The Sample Analysis at Mars (SAM) is one of the most important instruments and the reason that Curiosity can be called a mobile laboratory. Taking up more than half of the rover’s body, SAM contains equipment found in top-notch labs on Earth: a mass spectrometer to separate materials and identify elements, a gas chromatograph to vaporize soil and rocks and analyze them, and a laser spectrometer to measure the abundances of certain light elements such as carbon, oxygen, and nitrogen – chemicals typically associated with life. SAM will also look for organic compounds and methane, which may indicate life past or present on Mars.
The other experiment important in Curiosity’s search for Martian habitability is the Dynamic Albedo of Neutrons (DAN) instrument, which will look for water in or under the Martian surface. Water, both liquid and frozen, absorbs neutrons differently than other materials. DAN will be able to detect layers of water up to six feet below the surface and be sensitive to water content as low as one-tenth of a percent in Martian minerals.

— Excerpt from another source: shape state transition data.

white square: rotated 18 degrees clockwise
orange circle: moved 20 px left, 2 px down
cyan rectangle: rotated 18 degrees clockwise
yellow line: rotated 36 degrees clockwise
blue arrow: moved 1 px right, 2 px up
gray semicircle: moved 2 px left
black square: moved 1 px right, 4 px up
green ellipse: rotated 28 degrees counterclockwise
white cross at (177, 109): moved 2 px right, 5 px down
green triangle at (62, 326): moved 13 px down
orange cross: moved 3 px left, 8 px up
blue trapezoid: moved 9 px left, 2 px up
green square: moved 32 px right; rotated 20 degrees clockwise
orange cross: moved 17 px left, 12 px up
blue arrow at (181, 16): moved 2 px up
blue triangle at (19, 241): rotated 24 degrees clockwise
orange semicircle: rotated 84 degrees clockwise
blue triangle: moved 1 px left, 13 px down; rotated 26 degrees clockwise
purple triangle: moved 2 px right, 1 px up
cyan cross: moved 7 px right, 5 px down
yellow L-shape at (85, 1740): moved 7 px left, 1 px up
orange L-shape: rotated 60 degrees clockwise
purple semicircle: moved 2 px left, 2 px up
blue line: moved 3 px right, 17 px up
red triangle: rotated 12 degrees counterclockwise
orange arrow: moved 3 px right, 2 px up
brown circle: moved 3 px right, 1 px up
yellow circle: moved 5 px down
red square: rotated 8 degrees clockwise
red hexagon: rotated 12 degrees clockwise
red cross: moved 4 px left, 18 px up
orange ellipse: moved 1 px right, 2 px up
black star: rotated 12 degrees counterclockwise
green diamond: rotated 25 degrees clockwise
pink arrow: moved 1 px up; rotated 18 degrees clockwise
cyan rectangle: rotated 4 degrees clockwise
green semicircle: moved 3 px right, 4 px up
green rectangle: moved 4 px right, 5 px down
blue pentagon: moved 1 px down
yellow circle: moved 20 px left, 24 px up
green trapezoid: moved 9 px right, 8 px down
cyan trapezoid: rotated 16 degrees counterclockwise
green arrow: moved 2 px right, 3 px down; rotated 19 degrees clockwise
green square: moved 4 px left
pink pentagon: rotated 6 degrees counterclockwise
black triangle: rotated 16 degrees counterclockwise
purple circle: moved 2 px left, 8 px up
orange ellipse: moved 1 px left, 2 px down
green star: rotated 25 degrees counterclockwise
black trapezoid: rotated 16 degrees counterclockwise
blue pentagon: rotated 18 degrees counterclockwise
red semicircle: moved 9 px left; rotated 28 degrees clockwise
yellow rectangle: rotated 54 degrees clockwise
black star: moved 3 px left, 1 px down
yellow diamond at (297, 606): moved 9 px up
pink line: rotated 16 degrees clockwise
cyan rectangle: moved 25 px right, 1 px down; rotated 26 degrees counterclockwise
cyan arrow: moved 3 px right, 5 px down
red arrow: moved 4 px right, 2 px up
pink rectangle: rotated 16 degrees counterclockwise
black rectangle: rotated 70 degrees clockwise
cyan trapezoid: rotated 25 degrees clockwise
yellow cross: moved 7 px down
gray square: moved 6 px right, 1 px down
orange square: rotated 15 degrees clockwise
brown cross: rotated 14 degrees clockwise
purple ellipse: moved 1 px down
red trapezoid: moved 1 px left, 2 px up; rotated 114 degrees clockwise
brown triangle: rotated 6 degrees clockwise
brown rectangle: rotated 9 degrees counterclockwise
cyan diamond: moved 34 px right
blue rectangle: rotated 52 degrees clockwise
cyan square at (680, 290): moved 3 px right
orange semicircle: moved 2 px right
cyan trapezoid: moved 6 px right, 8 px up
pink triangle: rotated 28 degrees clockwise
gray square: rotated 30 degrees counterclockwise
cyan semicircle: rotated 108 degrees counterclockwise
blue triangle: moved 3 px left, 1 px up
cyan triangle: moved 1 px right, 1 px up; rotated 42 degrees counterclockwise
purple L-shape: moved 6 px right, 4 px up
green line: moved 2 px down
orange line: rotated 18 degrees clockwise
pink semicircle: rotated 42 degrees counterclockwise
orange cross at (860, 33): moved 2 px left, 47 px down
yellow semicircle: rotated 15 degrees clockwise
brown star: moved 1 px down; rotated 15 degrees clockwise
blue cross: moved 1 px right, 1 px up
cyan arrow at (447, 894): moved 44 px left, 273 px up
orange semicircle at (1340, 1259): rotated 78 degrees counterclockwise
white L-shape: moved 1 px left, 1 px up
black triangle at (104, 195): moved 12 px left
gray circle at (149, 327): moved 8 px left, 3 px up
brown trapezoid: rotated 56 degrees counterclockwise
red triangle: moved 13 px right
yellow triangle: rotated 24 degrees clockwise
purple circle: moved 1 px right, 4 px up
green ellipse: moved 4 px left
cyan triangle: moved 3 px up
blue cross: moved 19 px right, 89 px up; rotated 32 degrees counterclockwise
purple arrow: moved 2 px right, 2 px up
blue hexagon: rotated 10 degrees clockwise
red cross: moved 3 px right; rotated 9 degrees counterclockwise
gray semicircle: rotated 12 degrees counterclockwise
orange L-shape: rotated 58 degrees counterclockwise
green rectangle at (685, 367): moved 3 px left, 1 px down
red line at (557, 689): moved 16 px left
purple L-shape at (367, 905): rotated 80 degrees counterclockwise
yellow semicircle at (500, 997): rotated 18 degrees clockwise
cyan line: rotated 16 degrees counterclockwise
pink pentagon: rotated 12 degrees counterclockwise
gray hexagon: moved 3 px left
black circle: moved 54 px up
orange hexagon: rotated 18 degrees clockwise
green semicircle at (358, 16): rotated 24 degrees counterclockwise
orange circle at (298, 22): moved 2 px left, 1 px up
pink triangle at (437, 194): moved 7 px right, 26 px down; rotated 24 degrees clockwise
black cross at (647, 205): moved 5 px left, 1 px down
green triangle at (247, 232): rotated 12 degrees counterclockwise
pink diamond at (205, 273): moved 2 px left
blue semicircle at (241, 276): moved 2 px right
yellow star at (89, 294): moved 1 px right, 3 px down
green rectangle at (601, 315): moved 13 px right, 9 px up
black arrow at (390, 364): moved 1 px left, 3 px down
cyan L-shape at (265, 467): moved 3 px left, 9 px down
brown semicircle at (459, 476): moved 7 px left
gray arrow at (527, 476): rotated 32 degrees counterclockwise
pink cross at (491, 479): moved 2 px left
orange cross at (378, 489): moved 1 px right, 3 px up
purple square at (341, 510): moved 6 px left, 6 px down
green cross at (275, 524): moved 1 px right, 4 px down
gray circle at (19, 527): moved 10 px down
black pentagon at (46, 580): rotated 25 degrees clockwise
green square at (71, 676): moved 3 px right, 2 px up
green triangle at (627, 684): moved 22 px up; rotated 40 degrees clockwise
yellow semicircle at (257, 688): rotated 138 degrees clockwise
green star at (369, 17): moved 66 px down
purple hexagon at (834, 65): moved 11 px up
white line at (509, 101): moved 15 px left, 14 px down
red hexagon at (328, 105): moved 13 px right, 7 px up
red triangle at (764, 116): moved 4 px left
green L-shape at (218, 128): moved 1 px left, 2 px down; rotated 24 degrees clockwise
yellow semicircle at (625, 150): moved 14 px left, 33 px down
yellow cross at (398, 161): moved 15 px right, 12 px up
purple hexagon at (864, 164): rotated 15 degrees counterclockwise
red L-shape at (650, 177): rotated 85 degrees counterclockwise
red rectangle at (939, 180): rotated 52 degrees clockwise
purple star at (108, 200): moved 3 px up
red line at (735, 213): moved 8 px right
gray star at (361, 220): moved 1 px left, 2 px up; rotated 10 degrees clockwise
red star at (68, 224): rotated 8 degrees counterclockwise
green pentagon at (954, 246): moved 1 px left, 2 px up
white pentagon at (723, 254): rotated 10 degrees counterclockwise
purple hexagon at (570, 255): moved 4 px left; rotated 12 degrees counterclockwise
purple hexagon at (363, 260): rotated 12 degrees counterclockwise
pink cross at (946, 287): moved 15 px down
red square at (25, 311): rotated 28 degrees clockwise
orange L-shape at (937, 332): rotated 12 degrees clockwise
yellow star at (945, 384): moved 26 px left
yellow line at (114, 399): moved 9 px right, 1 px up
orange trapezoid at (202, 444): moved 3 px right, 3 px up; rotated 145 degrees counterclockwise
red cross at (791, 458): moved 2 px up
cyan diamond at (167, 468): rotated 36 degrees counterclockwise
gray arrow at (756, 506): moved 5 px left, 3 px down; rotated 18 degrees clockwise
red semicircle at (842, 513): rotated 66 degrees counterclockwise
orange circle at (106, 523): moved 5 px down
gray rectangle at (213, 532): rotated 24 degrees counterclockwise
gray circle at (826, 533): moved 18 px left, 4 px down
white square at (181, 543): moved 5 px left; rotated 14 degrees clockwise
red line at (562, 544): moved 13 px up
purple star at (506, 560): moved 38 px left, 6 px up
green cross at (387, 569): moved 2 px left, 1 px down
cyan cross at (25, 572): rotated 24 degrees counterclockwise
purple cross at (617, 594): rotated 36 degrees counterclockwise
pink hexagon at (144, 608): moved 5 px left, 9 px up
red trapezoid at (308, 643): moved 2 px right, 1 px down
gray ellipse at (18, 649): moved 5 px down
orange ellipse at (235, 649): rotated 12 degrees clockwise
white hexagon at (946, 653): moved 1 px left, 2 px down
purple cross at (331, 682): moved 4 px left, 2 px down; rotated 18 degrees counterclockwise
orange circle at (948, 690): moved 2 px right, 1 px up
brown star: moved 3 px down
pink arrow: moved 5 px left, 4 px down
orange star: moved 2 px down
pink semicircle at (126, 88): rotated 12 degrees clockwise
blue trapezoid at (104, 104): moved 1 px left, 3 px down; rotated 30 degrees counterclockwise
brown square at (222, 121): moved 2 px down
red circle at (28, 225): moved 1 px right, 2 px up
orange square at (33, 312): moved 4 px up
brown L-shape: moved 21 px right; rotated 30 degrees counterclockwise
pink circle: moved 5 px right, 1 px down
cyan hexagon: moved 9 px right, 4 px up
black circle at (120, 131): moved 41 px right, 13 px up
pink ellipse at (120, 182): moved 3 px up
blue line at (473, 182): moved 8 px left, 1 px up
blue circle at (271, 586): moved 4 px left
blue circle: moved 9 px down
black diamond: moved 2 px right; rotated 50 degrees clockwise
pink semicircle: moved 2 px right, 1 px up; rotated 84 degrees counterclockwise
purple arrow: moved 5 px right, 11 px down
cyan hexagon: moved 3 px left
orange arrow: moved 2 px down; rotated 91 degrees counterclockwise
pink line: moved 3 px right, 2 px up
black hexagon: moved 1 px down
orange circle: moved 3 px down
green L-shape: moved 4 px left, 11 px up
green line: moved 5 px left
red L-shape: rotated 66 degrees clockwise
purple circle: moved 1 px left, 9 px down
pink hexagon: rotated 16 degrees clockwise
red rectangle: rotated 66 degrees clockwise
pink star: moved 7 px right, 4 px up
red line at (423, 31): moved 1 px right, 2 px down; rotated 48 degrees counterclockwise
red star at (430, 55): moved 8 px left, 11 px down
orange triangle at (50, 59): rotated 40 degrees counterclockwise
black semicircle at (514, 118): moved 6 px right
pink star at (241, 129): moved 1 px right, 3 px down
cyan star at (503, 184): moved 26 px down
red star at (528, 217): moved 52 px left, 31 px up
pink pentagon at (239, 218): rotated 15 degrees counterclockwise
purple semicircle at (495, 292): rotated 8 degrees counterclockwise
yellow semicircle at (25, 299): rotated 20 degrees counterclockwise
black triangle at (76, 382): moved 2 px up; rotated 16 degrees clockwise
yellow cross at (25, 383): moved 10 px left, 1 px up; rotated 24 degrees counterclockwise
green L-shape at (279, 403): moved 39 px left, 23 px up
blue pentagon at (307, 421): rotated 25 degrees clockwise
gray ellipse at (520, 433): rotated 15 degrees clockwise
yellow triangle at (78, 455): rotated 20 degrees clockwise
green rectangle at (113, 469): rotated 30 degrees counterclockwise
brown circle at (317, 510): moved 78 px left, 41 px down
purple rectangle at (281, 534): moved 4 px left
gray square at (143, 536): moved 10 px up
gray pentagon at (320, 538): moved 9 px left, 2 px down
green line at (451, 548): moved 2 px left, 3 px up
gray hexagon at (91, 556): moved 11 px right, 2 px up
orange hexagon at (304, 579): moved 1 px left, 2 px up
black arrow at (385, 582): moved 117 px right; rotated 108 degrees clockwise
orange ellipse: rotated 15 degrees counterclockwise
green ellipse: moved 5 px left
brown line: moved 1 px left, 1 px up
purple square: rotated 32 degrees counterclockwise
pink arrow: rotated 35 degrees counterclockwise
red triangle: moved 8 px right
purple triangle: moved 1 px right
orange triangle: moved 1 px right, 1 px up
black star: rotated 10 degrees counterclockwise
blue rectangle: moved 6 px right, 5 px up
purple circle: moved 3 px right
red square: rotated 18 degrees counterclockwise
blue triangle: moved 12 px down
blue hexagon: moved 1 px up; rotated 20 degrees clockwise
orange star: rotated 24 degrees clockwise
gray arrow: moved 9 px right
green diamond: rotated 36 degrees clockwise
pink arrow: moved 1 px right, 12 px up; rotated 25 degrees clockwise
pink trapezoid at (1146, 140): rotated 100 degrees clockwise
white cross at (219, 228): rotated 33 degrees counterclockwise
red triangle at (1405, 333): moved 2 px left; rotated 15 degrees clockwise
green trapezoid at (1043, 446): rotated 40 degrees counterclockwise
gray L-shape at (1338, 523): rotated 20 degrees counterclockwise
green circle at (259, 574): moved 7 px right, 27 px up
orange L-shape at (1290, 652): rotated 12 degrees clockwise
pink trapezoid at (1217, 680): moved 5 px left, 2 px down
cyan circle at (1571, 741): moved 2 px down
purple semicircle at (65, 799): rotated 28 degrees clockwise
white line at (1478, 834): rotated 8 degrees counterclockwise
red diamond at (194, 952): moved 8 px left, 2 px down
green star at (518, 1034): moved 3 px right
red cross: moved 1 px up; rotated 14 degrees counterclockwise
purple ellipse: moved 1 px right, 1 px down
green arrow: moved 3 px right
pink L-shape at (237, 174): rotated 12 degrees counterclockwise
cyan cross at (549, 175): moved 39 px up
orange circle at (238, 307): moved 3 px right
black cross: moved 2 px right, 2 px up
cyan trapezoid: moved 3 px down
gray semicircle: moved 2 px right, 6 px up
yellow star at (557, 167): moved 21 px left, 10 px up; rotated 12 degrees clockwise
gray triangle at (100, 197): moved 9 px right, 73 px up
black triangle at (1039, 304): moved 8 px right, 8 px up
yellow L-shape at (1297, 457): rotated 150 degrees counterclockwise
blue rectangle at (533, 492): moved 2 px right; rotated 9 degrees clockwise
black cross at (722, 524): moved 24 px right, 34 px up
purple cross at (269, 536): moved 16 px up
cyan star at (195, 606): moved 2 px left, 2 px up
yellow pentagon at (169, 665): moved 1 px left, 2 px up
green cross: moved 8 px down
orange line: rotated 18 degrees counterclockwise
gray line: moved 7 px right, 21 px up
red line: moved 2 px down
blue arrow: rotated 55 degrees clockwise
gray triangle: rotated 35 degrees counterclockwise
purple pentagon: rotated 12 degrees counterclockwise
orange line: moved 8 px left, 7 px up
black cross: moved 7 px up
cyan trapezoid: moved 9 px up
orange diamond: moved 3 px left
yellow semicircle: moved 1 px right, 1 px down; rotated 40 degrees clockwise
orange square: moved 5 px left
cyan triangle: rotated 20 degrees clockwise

What are the chances that the risky descent will succeed? NASA has lost 6 of 19 probes we’ve sent to Mars so by those numbers, there is a one in three chance for failure. Given the complexity and the new hardware being used during the descent, the odds are probably worse than that.
But if it works, the rover may answer some fundamental questions about Mars and our universe that man has been asking since the dawn of time.